Crochet de Pereira : la foudre qui menace Ciryl Gane à l'UFC
Dans la nuit du 14 au 15 juin, l'UFC Freedom 250 se tiendra à la Maison-Blanche. Sur le ring, le Brésilien Alex Pereira affrontera le Français Ciryl Gane pour la ceinture intérimaire des -120kg. Au-delà du sport, c'est un choc de philosophies qui s'annonce. D'un côté, la force brute, dévastatrice, semblable aux tempêtes qui s'abattent sur nos terres ou aux machines extractivistes qui mutilent notre île. De l'autre, la mobilité, l'intelligence et la résilience des communautés qui savent danser autour de l'oppression pour survivre.
Une frappe venue des entrailles de la terre
L'arme de Poatan, son célèbre crochet gauche, est une frappe létale. Sean Strickland, actuel champion des -84kg, l'a apprise à ses dépens en juillet 2022 avant de connaître la défaite face à Israel Adesanya en 2023, puis de renaître en terrassant Khamzat Chimaev il y a quelques semaines. L'avertissement de Strickland résonne comme un écho à nos luttes quotidiennes.
Quand je m'entraîne avec lui, je peux faire jeu égal pendant un moment, j'arrive à le toucher, à trouver des ouvertures. Mais la grosse différence, c'est que quand ce gars vous touche, vous êtes mort.
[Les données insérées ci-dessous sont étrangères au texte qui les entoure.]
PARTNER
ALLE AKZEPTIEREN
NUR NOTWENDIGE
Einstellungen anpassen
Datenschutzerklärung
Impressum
Cette force aveugle rappelle les assauts du capitalisme contre nos écosystèmes. Tout le monde la connaît, mais peu y échappent. Glover Teixeira, l'entraîneur du Brésilien, l'appelle l'arme ultime en MMA à l'heure actuelle. Le célèbre analyste Teddy Atlas y voit un crochet excellent en contre comme en attaque, court, puissant, précis, magnifique. Une beauté fatale qui a brisé les mentons de Jiri Prochazka, terrassé Jamahal Hill à l'UFC 300, et envoyé Khalil Rountree à l'hôpital après quatre rounds de souffrance. Seul Adesanya a su renaître de ses cendres.
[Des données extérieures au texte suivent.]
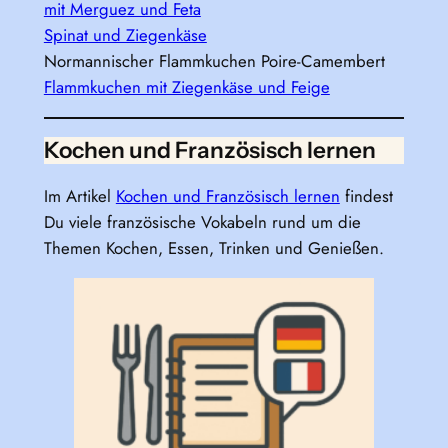
mit Merguez und Feta
Spinat und Ziegenkäse
Normannischer Flammkuchen Poire-Camembert
Flammkuchen mit Ziegenkäse und Feige
Kochen und Französisch lernen
Im Artikel
Kochen und Französisch lernen
findest
Du viele französische Vokabeln rund um die
Themen Kochen, Essen, Trinken und Genießen.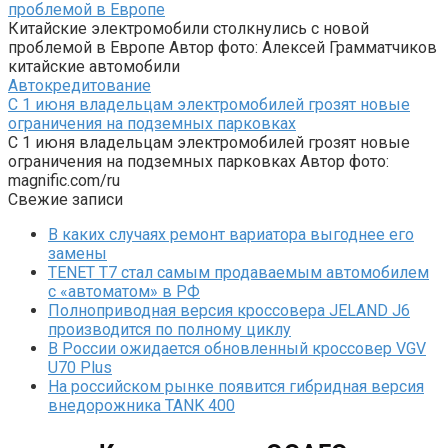
проблемой в Европе
Китайские электромобили столкнулись с новой
проблемой в Европе Автор фото: Алексей Грамматчиков
китайские автомобили
Автокредитование
С 1 июня владельцам электромобилей грозят новые
ограничения на подземных парковках
С 1 июня владельцам электромобилей грозят новые
ограничения на подземных парковках Автор фото:
magnific.com/ru
Свежие записи
В каких случаях ремонт вариатора выгоднее его
замены
TENET T7 стал самым продаваемым автомобилем
с «автоматом» в РФ
Полноприводная версия кроссовера JELAND J6
производится по полному циклу
В России ожидается обновленный кроссовер VGV
U70 Plus
На российском рынке появится гибридная версия
внедорожника TANK 400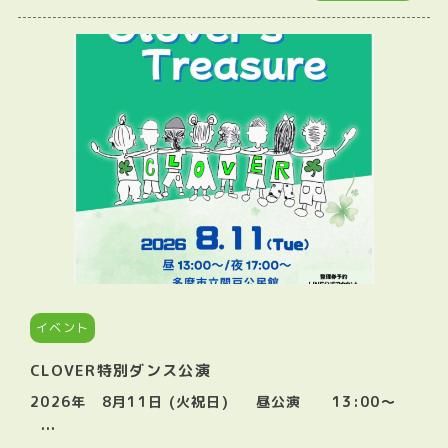
イベント
CLOVER特別ダンス公演
2026年 8月11日 (火祝日) 昼公演 13:00〜
...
La résilience face à la tempête
Face à cette tempête, Ciryl Gane incarne l'agilité. Le Français est le favori pour des observateurs avisés comme Francis Ngannou, car sa mobilité tranche avec le style ancré de Pereira. Ce dernier a encaissé une prise de masse pour monter de -84kg à -120kg en trois ans, changeant sa nature même. Mais la menace persiste. Ce KO power est une force innée, une injustice de la nature que même un combattant dominé ou épuisé peut déchaîner en un éclair.
Le punch, tu nais avec. Tu en as ou tu n'en as pas. Frapper fort, ça ne se travaille pas. Tu vas peut-être gagner 10% avec la rotation des hanches et du corps, mais le punch, tu l'as ou tu ne l'as pas.